El hombre se asió a una tronera, alcanzó de un salto el parapeto y cayó junto al Capitán.
—Estabas preocupado por mi larga ausencia, ¿no es cierto? —preguntó el árabe.
—Tenía miedo de que te hubieran descubierto y dado muerte —respondió el Capitán Tormenta.
—No desconfían de mí. Tranquilízate. Desde luego, el día de tu desafío con Muley-el-Kadel me vieron cargar las pistolas con la intención de matarlo, como lo hubiera hecho si resultabas muerto.
—¿Va mejorando?
—Debe de tener el pellejo muy duro; ya se está restableciendo. De aquí a dos días podrá montar de nuevo a caballo. ¡Ah!

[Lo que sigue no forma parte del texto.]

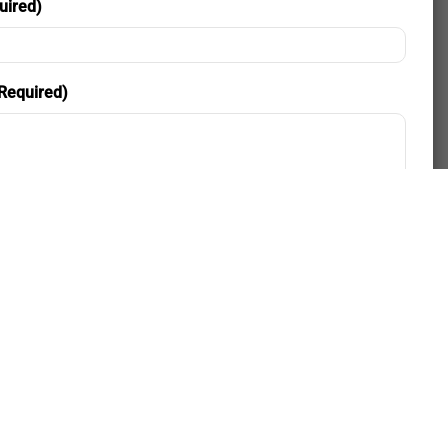
uired)
Required)
nd Consent
ding my phone number, I consent to receive SMS text
 for appointment reminders, marketing messages, and
two-way communication. Msg frequency varies. Msg&data
y apply. Reply HELP for support. Reply STOP to opt out.
Policy
|
Terms and Conditions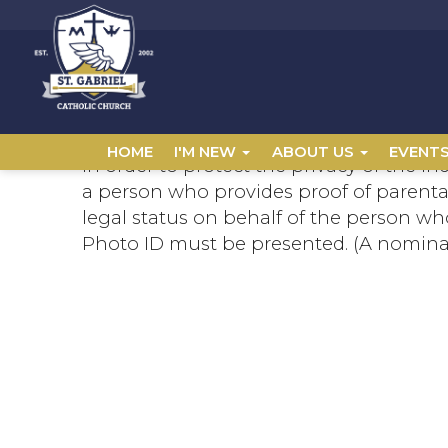
HOME
I'M NEW
ABOUT US
EVENT
In order to protect the privacy of the in
a person who provides proof of parental
legal status on behalf of the person who
Photo ID must be presented. (A nomina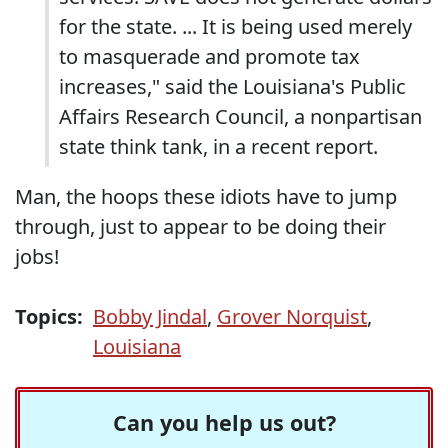
for the state. ... It is being used merely
to masquerade and promote tax
increases," said the Louisiana's Public
Affairs Research Council, a nonpartisan
state think tank, in a recent report.
Man, the hoops these idiots have to jump
through, just to appear to be doing their
jobs!
Topics:
Bobby Jindal
,
Grover Norquist
,
Louisiana
Can you help us out?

Debo comunicarte otra novedad que sin duda, te extrañará.
—¿Qué novedad?
—Que también Laczinski, el polaco, se va restableciendo muy de prisa.
—¡Laczinski! —exclamaron a la vez el Capitán y Perpignano.
—Sí.
—¿No murió, entonces?
—No, señor. ¡Por lo visto los osos de los bosques polacos tienen dura la osamenta!
—¿Por qué no le dieron el golpe de gracia?
—Renegó de la Cruz y abrazó la fe del Profeta —replicó El-Kadur—. ¡Ese aventurero tiene una conciencia muy elástica!
—¡Es un canalla! —gritó encolerizado Perpignano.
—Y en cuanto se encuentre restablecido será nombrado Capitán en el ejército turco —agregó el árabe—. Uno de los bajás le ha asegurado que le brindará ese destino.
—Ese hombre debe sentir por mí un odio mortal, sin que yo le haya dado el menor motivo para ello. ¿Aún nada?
—¡Nada! —repuso El-Kadur con gesto de desolación—. Tengo la certeza de que está con vida. Me imagino que le tienen encerrado en algún castillo de la costa. Es un hombre muy valeroso a quien los turcos desearían tener entre sus guerreros, ya que les sería de mucha utilidad para conducirlos, valientes pero indisciplinados.